Notre discussion m'aide beaucoup à clarifier les choses dans ma tête et ses suggestions ou questions m'apportent de très bonnes idées et des solutions. Keira est très intelligente et stratège. Je ne comprends pas que ses tests l'ait classée en Zêta. La seule chose qui lui manque, c'est la diplomatie mais je dois plaider coupable. Elle se marre quand on parle de mes achats fréquents de punching ball du à une casse prématurée. Je me calme les nerfs comme je peux et le yoga, ce n'est pas mon truc.
On peaufine nos stratégies et on se promet de se revoir de temps en temps. On lit ensemble un rapport d'une espionne à propos du meurtre d'une Delta qui était très proche de Cassandra. D'après mon enquêtrice, il serait possible que la femme avait des relations sexuelles avec l'ancienne Alpha. Elle aurait appris des choses et en voulant se rapprocher des rebelles, elle se serait faite prendre par Cassandra qui l'aurait alors faite assassinée. Les hypothèses de la détective coïncident avec ce que j'ai trouvé dans l'ordi de ma génitrice.
Il me faut plus de preuves pour laver l'honneur des rebelles et dénoncer la garce. C'est clair que c'est elle qui a organisé les meurtres sanglants dans l’État. Keira est furax et m'incite à faire des saloperies à cette abomination de la nature. On trouve toutes les deux que bien des libertés ont été données à cette folle. Il nous faut surveiller plus étroitement Déborah et lui dérober les archives secrètes des Suprêmes précédentes. Quelque chose cloche et notre impatience naturelle nous dit de ne pas attendre ma promotion.
On se sépare après quelques câlins en se promettant de se revoir plus souvent. Je lui donne l'adresse de Nanou et sa nouvelle identité pour qu'elle aussi puisse retrouver la seule personne capable de nous calmer. Je lui file quelques gros billets pour ses dépenses à faire incognito, et deux trois armes que je planque dans mon bureau. Elle garde mon double de clés pour m'apporter des infos ou me voir plus facilement. Mon bureau est moins surveillé que ma maison. Plus précisément, beaucoup de personnes entrent dans mon bureau. Personne mis à part Chen chez moi.

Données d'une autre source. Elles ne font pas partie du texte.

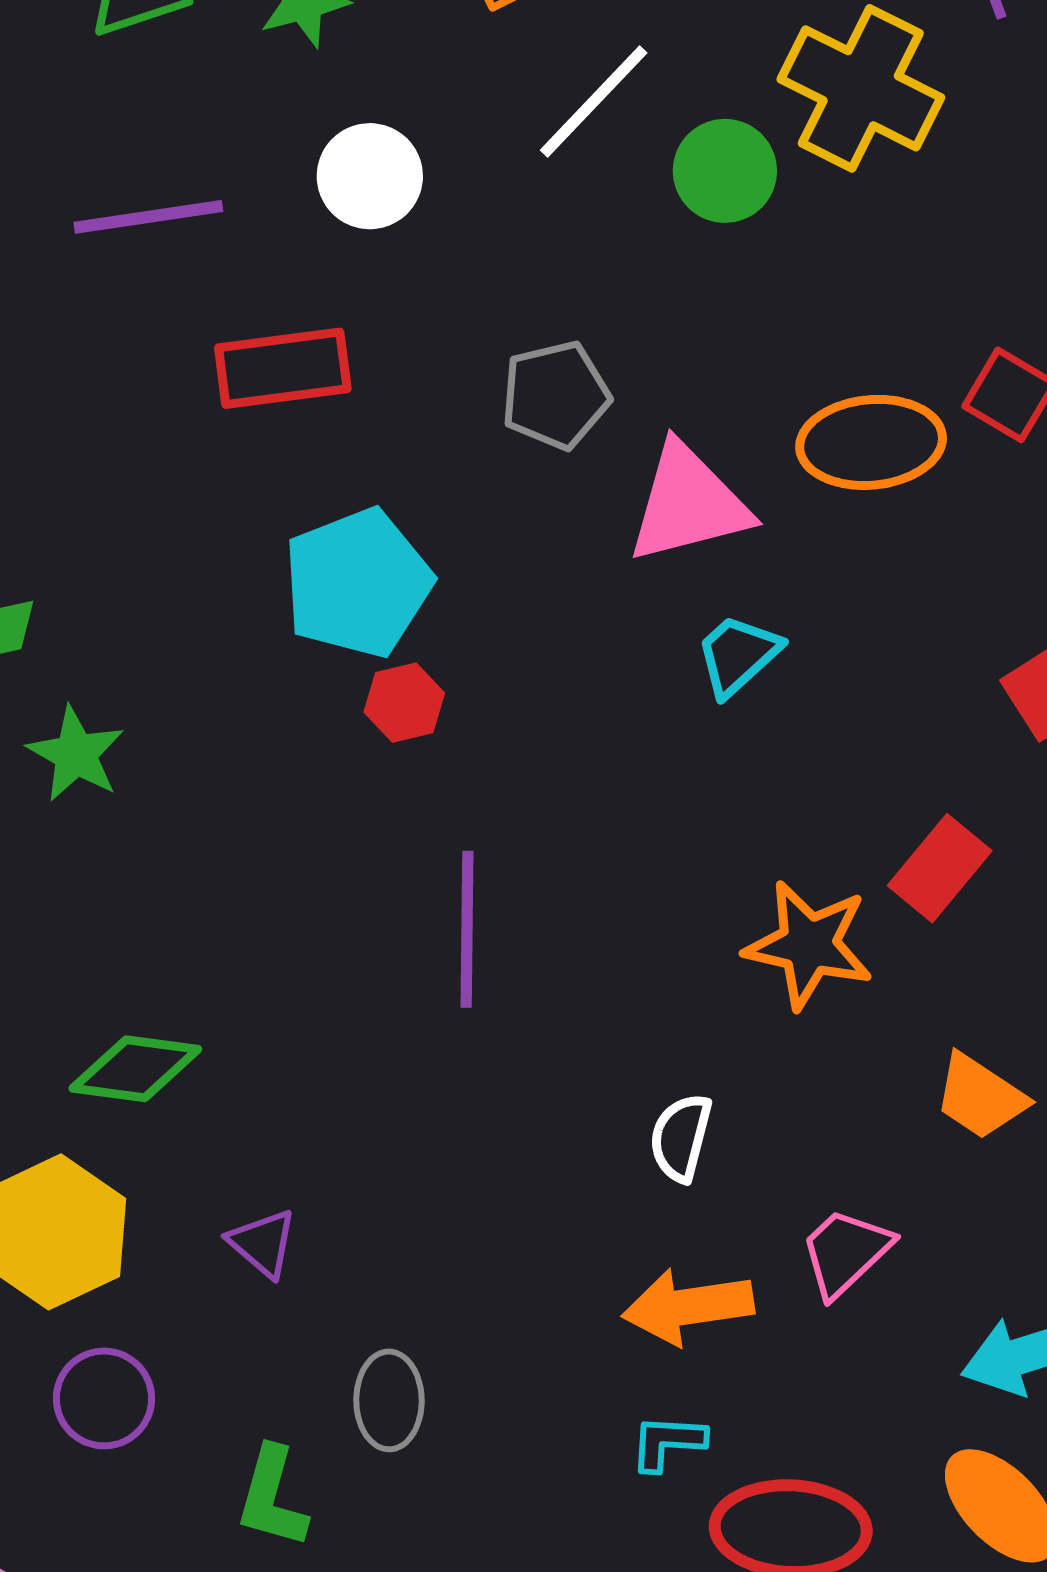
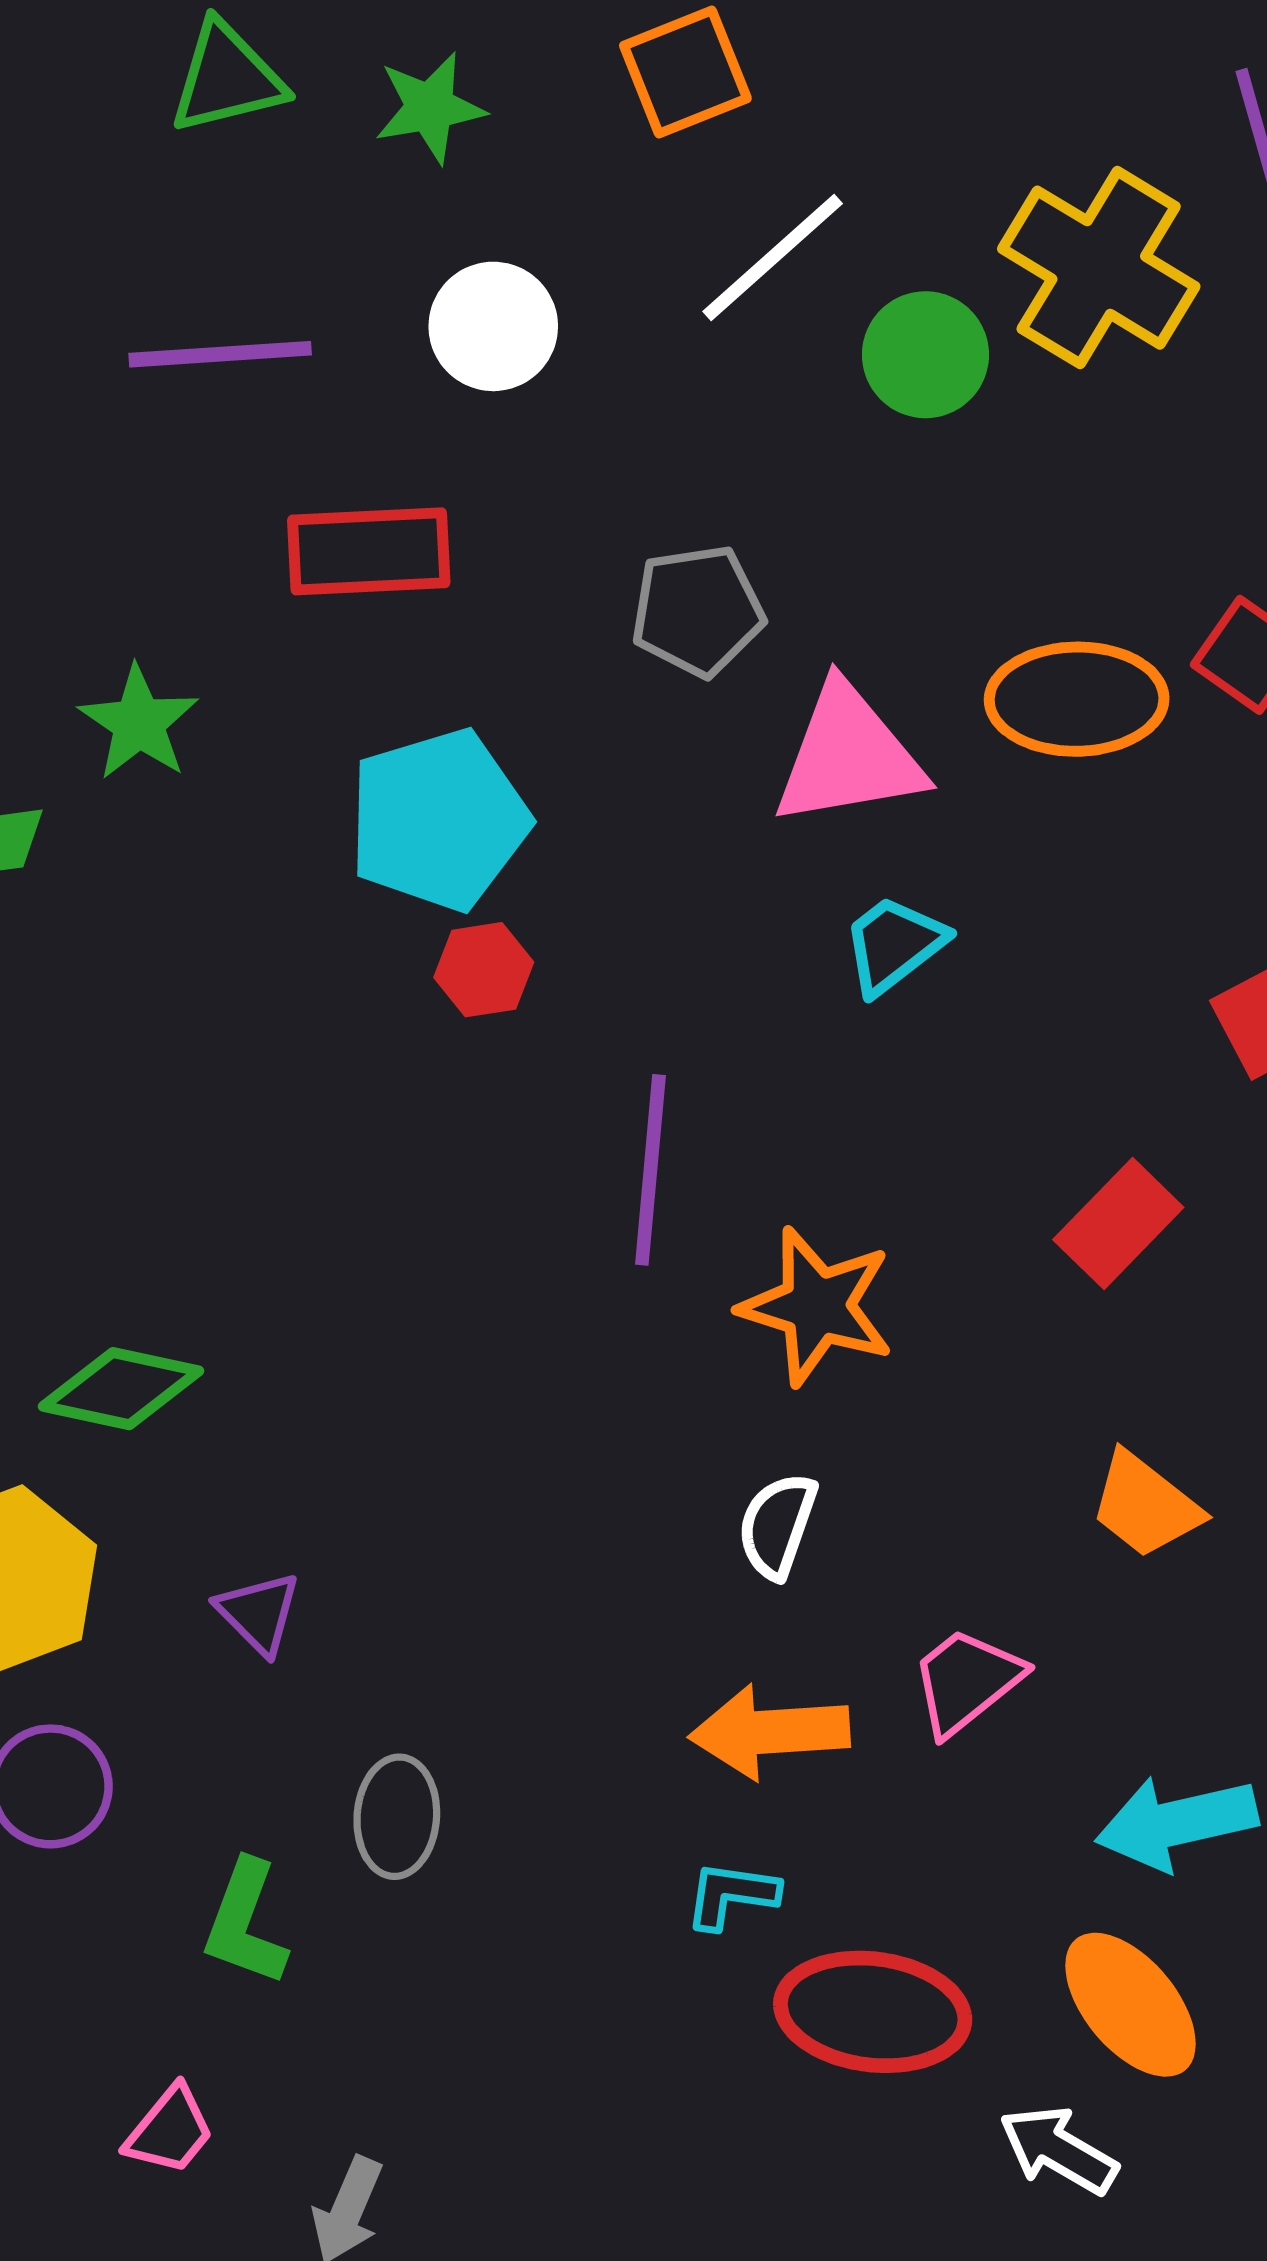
green star: (76, 754) -> (139, 723), moved
purple line: (467, 929) -> (650, 1170), moved
orange star: (809, 945) -> (817, 1306), moved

Je lui donne le code de mon coffre fort et aussi la dizaine de planques factices dans les meubles pour occuper les intruses. Je n'ai rien besoin de lui dire pour qu'elle trouve ma vraie planque. Parmi les feuilles de brouillon, sur mon bureau à la vue de tous. Plus c'est visible, moins on y fait attention. Je lui explique comment passer les pièges chez moi au cas où elle aurait vraiment besoin de me voir à l'abri des regards et l'autorise à endormir ou bâillonner Chen si nécessaire.
On rigole sur les vaines tentatives de sbires d'autres Alphas déguisées en livreuse de pizzas ou autre âneries. Aucune n'a dépassé le portail. Celles qui ont voulu passer le mur d'enceinte ont fini avec des blessures. J'ai moi-même sécurisé mon domicile avec du verre brisé saupoudré de plantes urticantes. Si elles passent cette première ligne, j'ai électrifié le treillis des fausses fleurs qui projette aussi de l'acide en brume et de l'eau qui permet le passage du courant. Une fois à terre, elles atterrissent sur un sol parsemé de verre pilé avec d'apercevoir un second grillage électrifié lui aussi. Bref, je suis une sadique et j'assume. Keira se marre. Il ne me manque plus que des bêtes féroces. Quoique la nuit, il y a moi et je suis la pire charogne possible. Ce qui explique que les tentatives se font toujours de jour je crois.